▶ _Data for analysis_
........
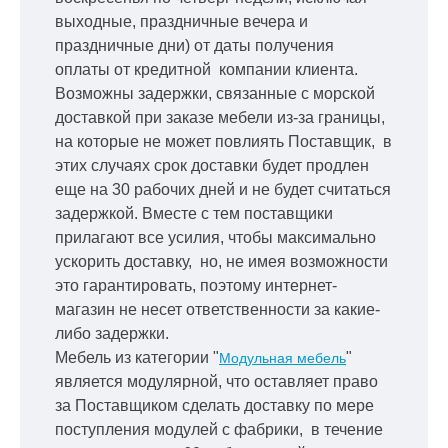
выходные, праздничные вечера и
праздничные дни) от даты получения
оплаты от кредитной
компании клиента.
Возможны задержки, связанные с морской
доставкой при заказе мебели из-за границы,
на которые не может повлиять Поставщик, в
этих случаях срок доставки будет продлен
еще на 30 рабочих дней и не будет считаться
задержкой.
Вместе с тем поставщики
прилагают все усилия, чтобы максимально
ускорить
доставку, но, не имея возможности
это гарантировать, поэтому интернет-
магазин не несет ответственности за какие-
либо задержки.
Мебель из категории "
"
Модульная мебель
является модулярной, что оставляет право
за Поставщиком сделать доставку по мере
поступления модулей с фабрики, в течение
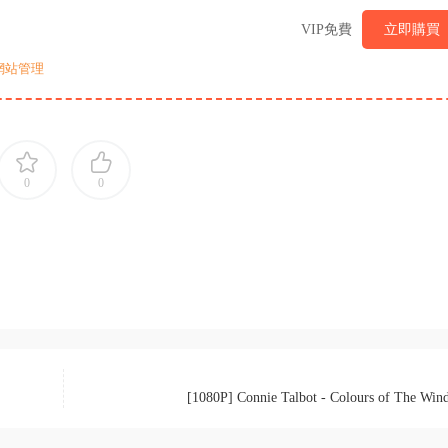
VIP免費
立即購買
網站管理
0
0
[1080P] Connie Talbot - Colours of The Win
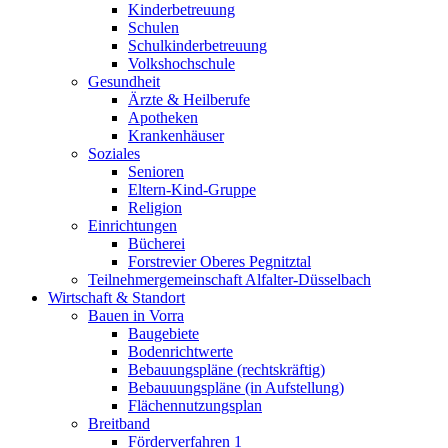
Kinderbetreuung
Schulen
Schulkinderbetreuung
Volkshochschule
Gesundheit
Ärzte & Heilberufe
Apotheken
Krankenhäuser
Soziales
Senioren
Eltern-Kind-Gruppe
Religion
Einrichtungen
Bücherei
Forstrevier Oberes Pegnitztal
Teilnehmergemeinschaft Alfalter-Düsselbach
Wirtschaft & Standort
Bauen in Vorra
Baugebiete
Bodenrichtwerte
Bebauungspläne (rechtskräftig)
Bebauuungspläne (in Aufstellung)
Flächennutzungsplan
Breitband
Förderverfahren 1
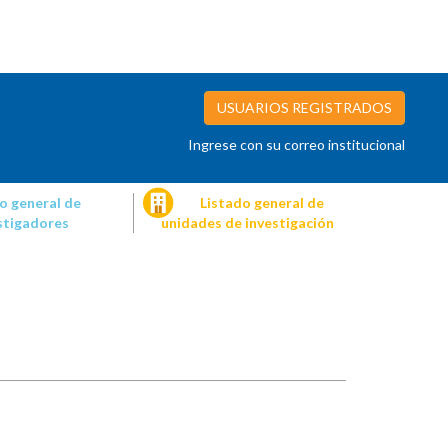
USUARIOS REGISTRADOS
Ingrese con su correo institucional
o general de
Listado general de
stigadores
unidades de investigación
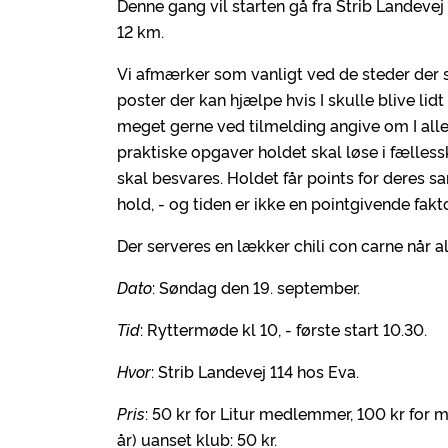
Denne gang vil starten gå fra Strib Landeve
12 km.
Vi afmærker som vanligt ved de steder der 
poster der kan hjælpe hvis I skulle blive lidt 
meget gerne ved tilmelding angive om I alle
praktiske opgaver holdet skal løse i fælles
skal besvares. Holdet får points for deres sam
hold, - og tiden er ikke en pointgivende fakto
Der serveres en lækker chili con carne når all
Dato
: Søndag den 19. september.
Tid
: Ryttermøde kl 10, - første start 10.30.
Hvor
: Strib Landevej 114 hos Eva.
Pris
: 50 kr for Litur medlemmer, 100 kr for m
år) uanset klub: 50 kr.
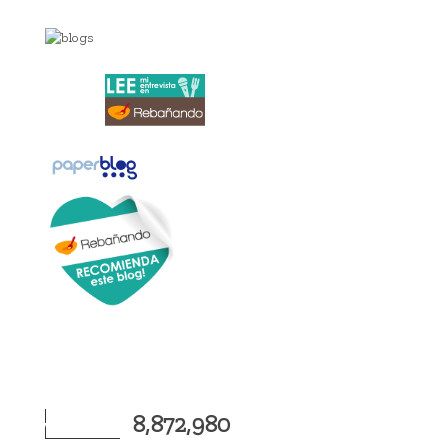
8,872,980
........
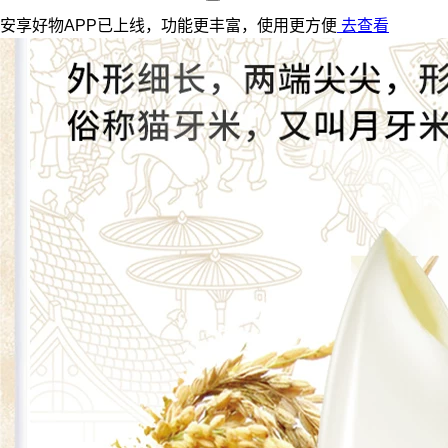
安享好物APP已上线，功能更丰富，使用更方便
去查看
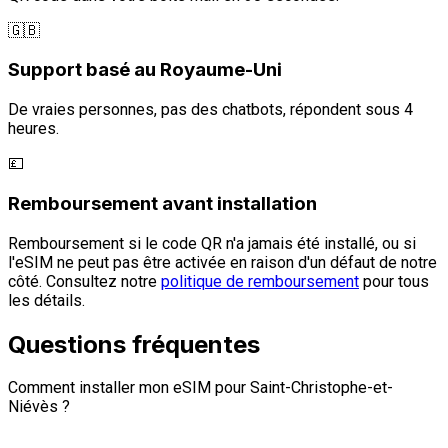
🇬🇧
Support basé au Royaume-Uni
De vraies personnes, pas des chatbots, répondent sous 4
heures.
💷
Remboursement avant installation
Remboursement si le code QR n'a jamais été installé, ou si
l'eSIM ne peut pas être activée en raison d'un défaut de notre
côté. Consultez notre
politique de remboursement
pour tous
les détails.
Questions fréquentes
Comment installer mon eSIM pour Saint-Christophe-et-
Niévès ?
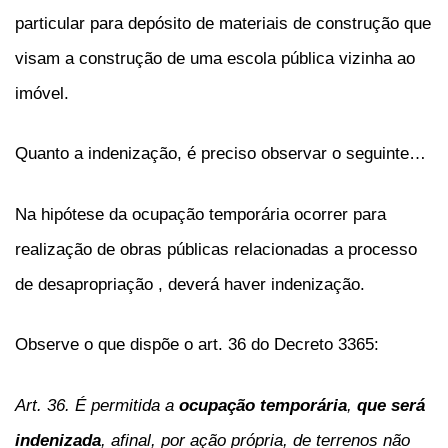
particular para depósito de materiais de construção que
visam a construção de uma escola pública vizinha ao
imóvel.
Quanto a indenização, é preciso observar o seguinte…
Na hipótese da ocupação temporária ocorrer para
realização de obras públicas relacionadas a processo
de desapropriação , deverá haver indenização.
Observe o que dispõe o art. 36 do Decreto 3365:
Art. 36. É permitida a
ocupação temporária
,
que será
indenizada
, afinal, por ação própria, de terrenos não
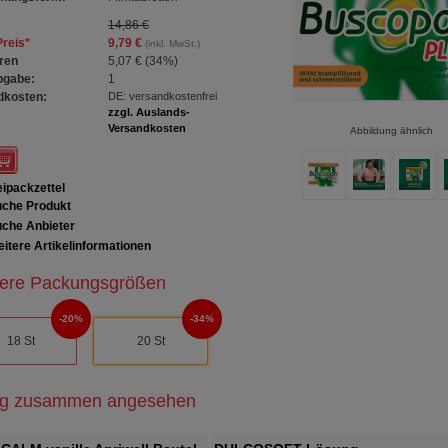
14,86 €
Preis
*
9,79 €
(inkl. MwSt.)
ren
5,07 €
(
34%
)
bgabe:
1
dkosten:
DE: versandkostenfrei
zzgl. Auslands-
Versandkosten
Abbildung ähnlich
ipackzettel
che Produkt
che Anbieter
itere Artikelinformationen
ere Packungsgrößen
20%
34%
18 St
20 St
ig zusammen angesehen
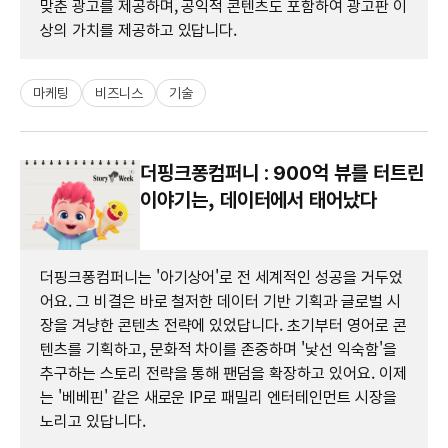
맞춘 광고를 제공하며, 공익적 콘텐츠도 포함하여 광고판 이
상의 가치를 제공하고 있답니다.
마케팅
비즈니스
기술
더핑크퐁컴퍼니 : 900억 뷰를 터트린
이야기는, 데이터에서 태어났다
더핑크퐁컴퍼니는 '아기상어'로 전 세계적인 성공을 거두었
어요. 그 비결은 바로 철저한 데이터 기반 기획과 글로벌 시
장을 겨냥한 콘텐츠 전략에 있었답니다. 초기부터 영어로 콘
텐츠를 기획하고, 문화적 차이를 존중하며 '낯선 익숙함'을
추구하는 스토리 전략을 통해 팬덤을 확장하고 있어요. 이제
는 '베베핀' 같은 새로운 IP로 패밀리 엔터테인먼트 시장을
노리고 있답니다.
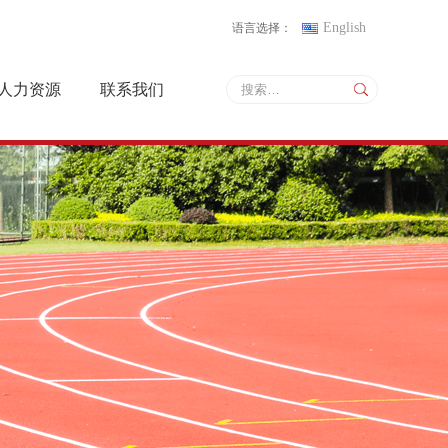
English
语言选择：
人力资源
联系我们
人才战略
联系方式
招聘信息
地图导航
........
Among the entries above, the line containing "выходные, праздничные вечера и", the line containing "на которые не может повлиять Поставщик, в", and all lines between them are to be restated word for word; nothing else belongs in the reply.

выходные, праздничные вечера и
праздничные дни) от даты получения
оплаты от кредитной
компании клиента.
Возможны задержки, связанные с морской
доставкой при заказе мебели из-за границы,
на которые не может повлиять Поставщик, в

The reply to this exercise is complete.